Women are slapped, told to shut up, stop making noise and a nuisance of themselves, that they deserve this, that they shouldn’t have opened their legs nine months ago if they didn’t want to open them now. They are threatened, intimidated and bullied into submitting to procedures they do not need and interventions they do not want. Some are physically restrained from moving, their legs held open or their stomachs pushed on.

Meanwhile, Debs posted on a similar issue at The Burning Times, and she described what happened when she withdrew consent for a vaginal medical procedure, and yet the doctor continued on regardless. She also described this as rape, and wrapped up into a general discussion of this type of under-reported, under-recognised medical assault.

Whether these experiences counts as rape in a legal sense may well be open to question. But, in using this specific word, these writers were describing the real experiences of themselves and other women who have been subjected to unnecessary medical procedures, have been penetrated against their consent. Once upon a time, it was considered impossible for a husband to rape his wife. I am not sure if the wider definition of rape which is described and used by feminists such as Amity and Debs will ever be legally recognised as rape, or even if that is really the best term to use.

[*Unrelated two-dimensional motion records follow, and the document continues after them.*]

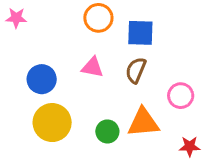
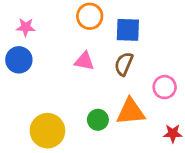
pink star: (16, 18) -> (26, 27), moved
blue circle: (42, 79) -> (19, 60), moved
yellow circle: (52, 123) -> (47, 131), moved

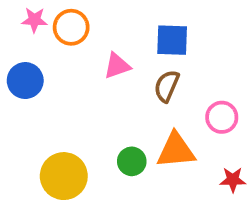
orange circle: (90, 16) -> (71, 27), moved
pink star: (26, 27) -> (34, 20), moved
pink triangle: (84, 61) -> (117, 66), moved, turned -30

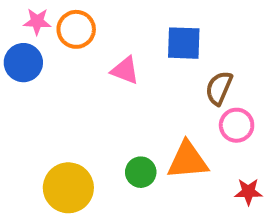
pink triangle: (117, 66) -> (125, 70), turned 40
blue circle: (25, 81) -> (23, 63), moved
brown semicircle: (167, 86) -> (219, 88), moved

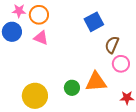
blue square: (184, 43) -> (94, 22), turned -30
pink triangle: (125, 70) -> (41, 38), moved

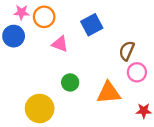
blue square: (94, 22) -> (92, 25), moved
pink triangle: (41, 38) -> (60, 44), moved
green circle: (72, 88) -> (70, 82), moved

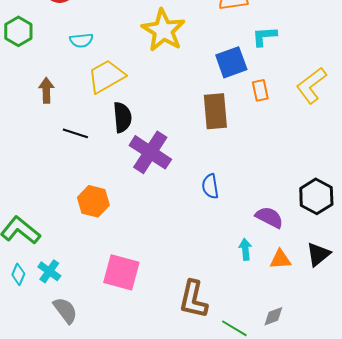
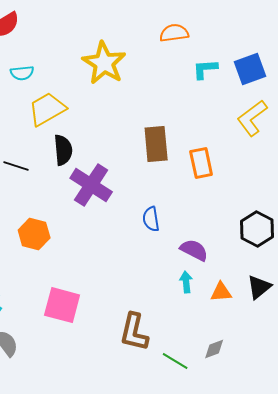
blue square: (231, 62) -> (250, 69), moved
orange rectangle: (260, 90) -> (201, 163), moved, size x1.4
purple semicircle: (269, 217) -> (194, 250), moved

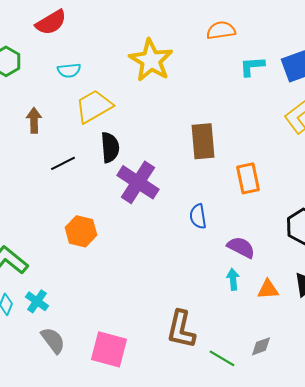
orange rectangle: (201, 163) -> (248, 178), moved
black line: (16, 166) -> (63, 163), turned -45
pink square: (62, 305) -> (109, 349), moved

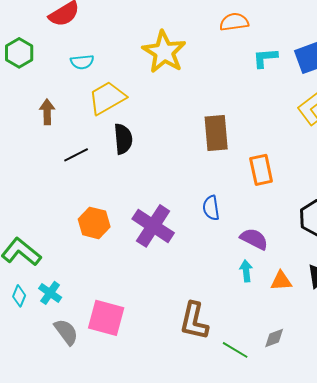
purple cross: (138, 182) -> (153, 226), moved
pink square: (109, 349) -> (106, 318), moved

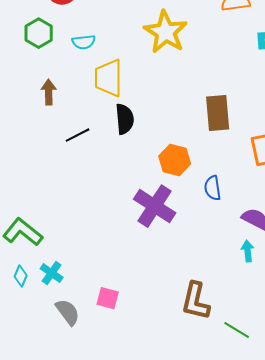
green hexagon: (19, 53) -> (39, 33), moved
yellow trapezoid: (107, 98) -> (109, 78), turned -60
orange hexagon: (94, 223) -> (175, 160), moved
pink square: (106, 318) -> (108, 298), size x0.6

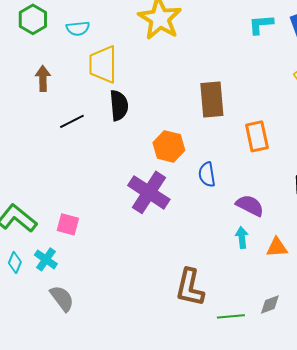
pink square: (108, 298) -> (68, 224), moved
green line: (237, 330) -> (231, 316), turned -36

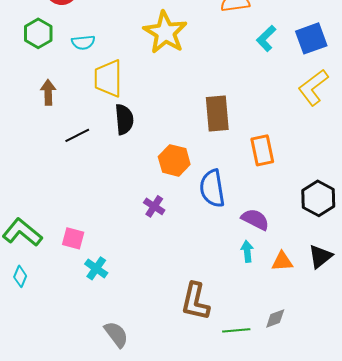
cyan L-shape: (261, 24) -> (266, 38), turned -40
blue semicircle: (207, 174) -> (212, 188), size x1.5
purple cross: (149, 192) -> (154, 206), size x0.5
cyan cross: (46, 259) -> (96, 268), moved
gray semicircle: (62, 298) -> (116, 334), moved

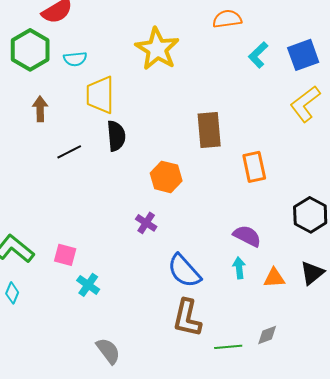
green hexagon: (38, 33) -> (30, 50), size x1.4
blue semicircle: (212, 188) -> (184, 271), moved, turned -33

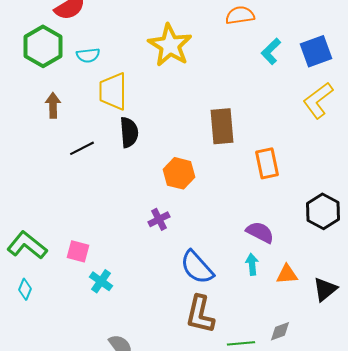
purple cross: (146, 223) -> (159, 219), turned 30
black triangle: (312, 273) -> (325, 289), moved

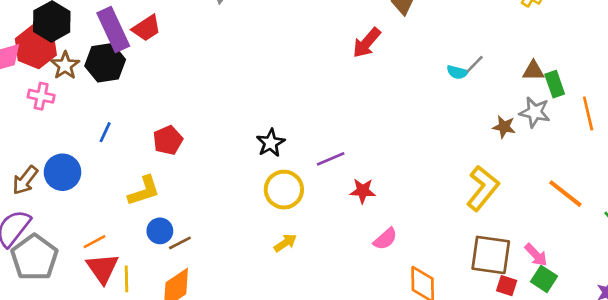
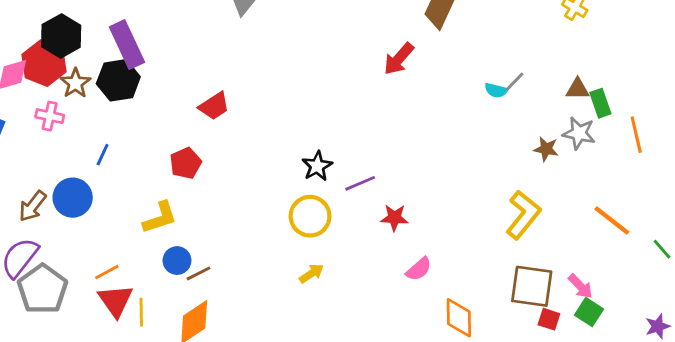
red trapezoid: (147, 28) -> (214, 106), moved
blue line: (105, 132) -> (103, 155), moved
black star: (271, 143) -> (317, 166), moved

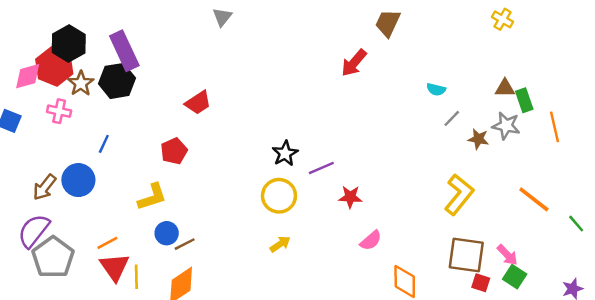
gray line: (515, 82) -> (452, 118), moved

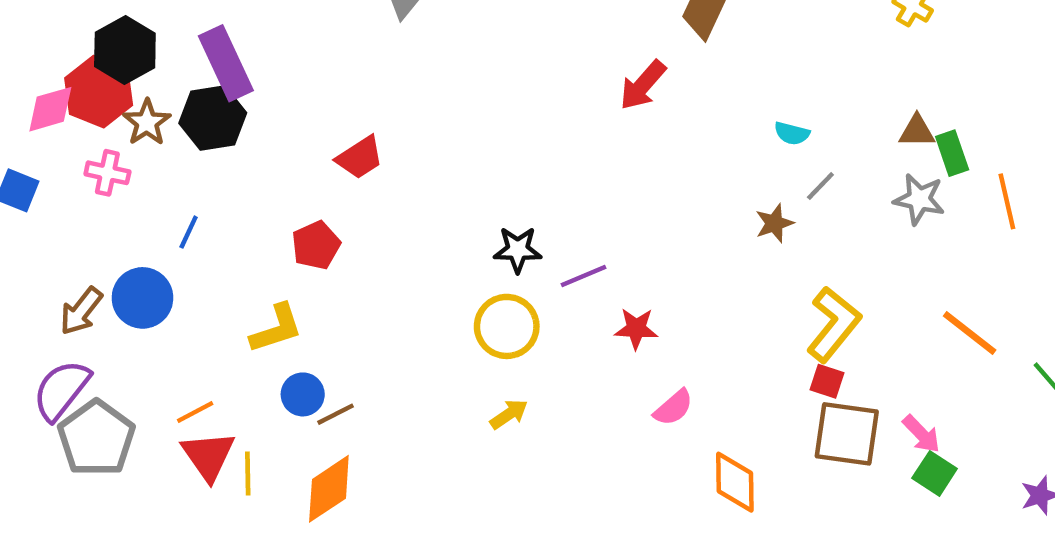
brown star: (478, 139) -> (774, 223), moved, turned -30
black star: (285, 153) -> (518, 250), turned 30
red square: (481, 283) -> (827, 381), moved

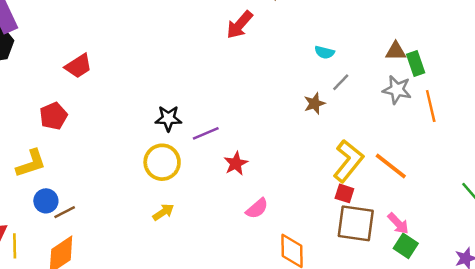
orange line: (1007, 201) -> (431, 106), moved
red star: (636, 329) -> (236, 163), turned -30
orange line: (970, 333) -> (391, 166), moved

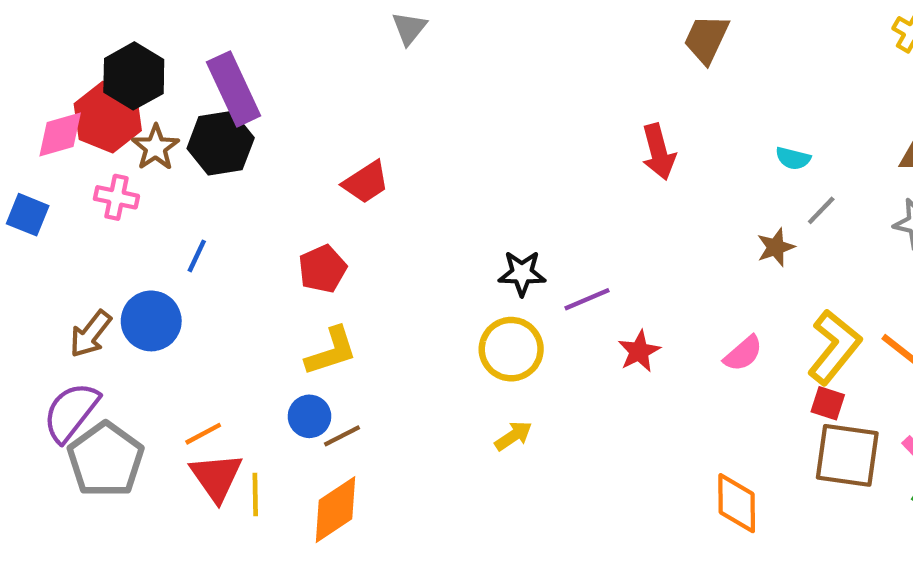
red arrow: (240, 25) -> (659, 152), moved, turned -56
yellow L-shape: (31, 163) -> (331, 351), moved
pink semicircle: (257, 208) -> (743, 353), moved

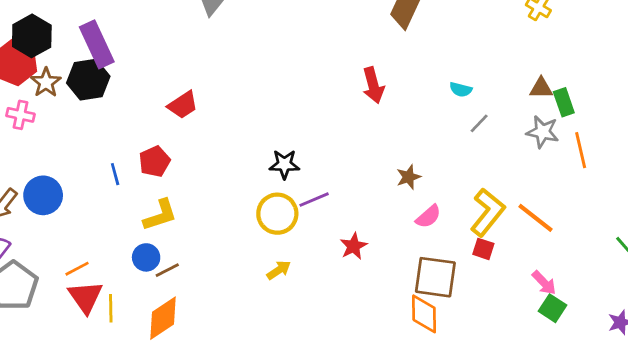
brown star: (776, 247) -> (409, 177), moved
blue line: (197, 256) -> (115, 174), moved, turned -40
purple line: (587, 299) -> (314, 200), moved
red star: (639, 351) -> (354, 246), moved
brown square: (847, 455) -> (435, 277), moved

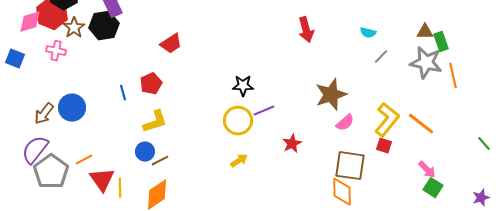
gray star: (543, 132) -> (426, 63), size x1.4
brown star: (409, 177) -> (331, 95), size x1.8
orange line: (77, 269) -> (84, 160), moved

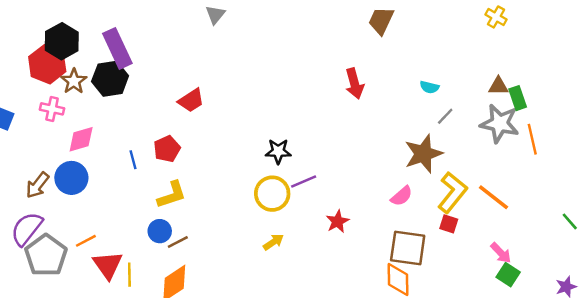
pink diamond: (30, 22) -> (81, 139), moved
brown star: (331, 95) -> (423, 154), moved

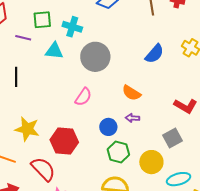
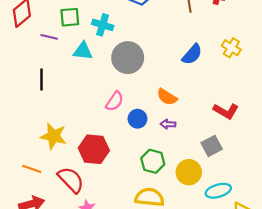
blue circle: (108, 127) -> (137, 119), moved

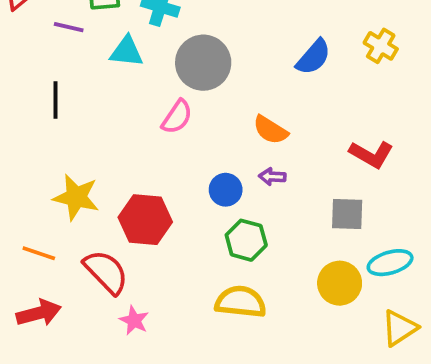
pink semicircle: (115, 101) -> (177, 117), moved
blue circle: (137, 119) -> (226, 190), moved
gray square: (212, 146) -> (347, 214), turned 30
yellow circle: (189, 172) -> (340, 283), moved
cyan ellipse: (218, 191) -> (390, 263), moved

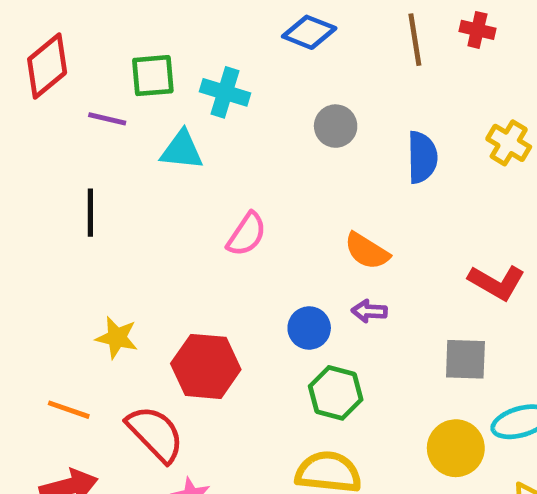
blue semicircle: (313, 57) -> (422, 157), turned -42
gray circle: (203, 63) -> (336, 126), moved, size x0.6
yellow star: (76, 197) -> (117, 338), size x0.7

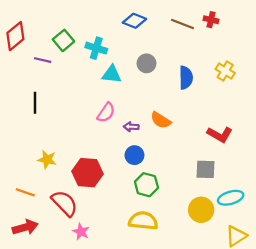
brown line: (415, 40) -> (183, 24), turned -60
green square: (153, 76) -> (63, 40), turned -35
cyan triangle: (182, 150) -> (112, 74), moved
purple arrow: (369, 311) -> (131, 127), moved

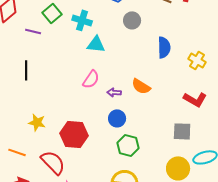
gray circle: (146, 63) -> (132, 20), moved
yellow cross: (225, 71) -> (197, 60), moved

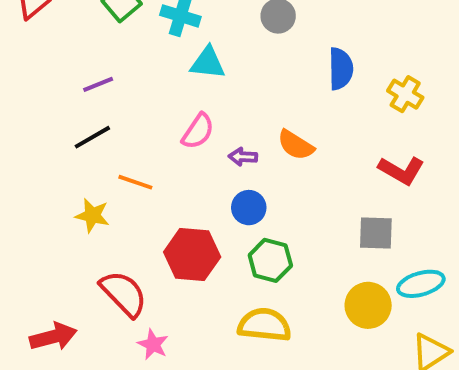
purple line: (33, 31) -> (98, 84), moved, turned -35
black line: (26, 70) -> (92, 137), moved, turned 60
red hexagon: (74, 134) -> (192, 254), moved
orange line: (17, 152) -> (135, 182), moved

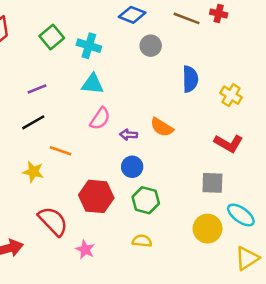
cyan triangle: (208, 63) -> (93, 84), moved
cyan ellipse: (421, 284) -> (241, 215), turned 52
yellow semicircle: (264, 325) -> (142, 241), size x0.6
pink star: (153, 344) -> (85, 250), moved

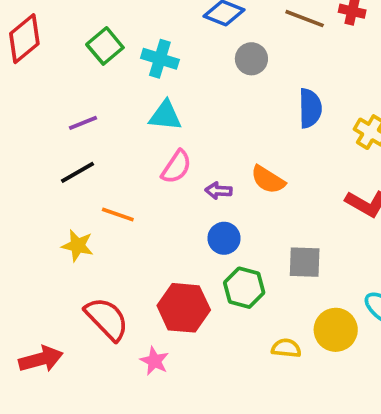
gray square: (212, 183) -> (305, 262), moved
red hexagon: (96, 196) -> (184, 308), moved
yellow semicircle: (142, 241) -> (286, 348), moved

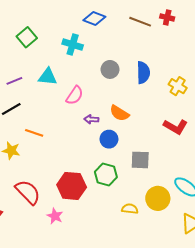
cyan cross: (160, 59) -> (73, 45), moved
gray circle: (251, 59) -> (110, 69), moved
cyan triangle: (165, 116) -> (48, 77), moved
pink semicircle: (176, 167) -> (75, 95), moved
blue circle: (224, 238) -> (109, 139), moved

But the women who experienced it called it rape, even if it is not recognised as such by the wider world. And what I do know is that when women describe an experience as rape or assault or violation, those words are worthy of respect. It is not acceptable to dissect that story in your blog, to pick apart a personal testimony of assault, to ridicule and question the mental state of the woman telling that story, let alone in order to score points about “coffee chair feminists” and proponents of home birth.

Yet this is what ‘Dr Crippen’ from NHS Blog Doctor did in this post. Yes, when you publish something on the Internet, you are opening it up to commentary from anyone and everyone. But there are acceptable and unacceptable forms of commentary, and responsible ways of talking about these issues that do not appropriate stories abuse, assault and suffering, disregarding the impact that may have on the humans behind a computer screen somewhere reading your words – not only the women you attack, but the other women who have been through trauma and rape, and see what happens when you open your mouth and tell your story.

Debs has posted her own rebuttal to ‘Dr Crippen’s’ post, which goes through blow-by-blow what was said, so I won’t replicate her work – go there for the full account.

However, I would point to this remark from ‘Dr Crippen’:

No, Debs, you have not ever been raped. If you had, you would not be talking like this.

This blogger does not know Debs personally. He has no idea what prior experiences of sexual assault and rape in the ‘traditional’ sense that Debs has had. Has he been raped? I have no idea, but even if he has, it does not give him the right to define what reactions the victims of sexual assault do and do not have.

Rape victims are ‘supposed’ to act/talk in a certain way, and clearly people have got used to measuring up victims’ behaviour against this archetype, and now think it’s acceptable to set themselves up as judges of who has and has not been raped – that is the only explanation I can come up with for this arrogant exercise in toying with other people’s descriptions of being violated for blog fodder.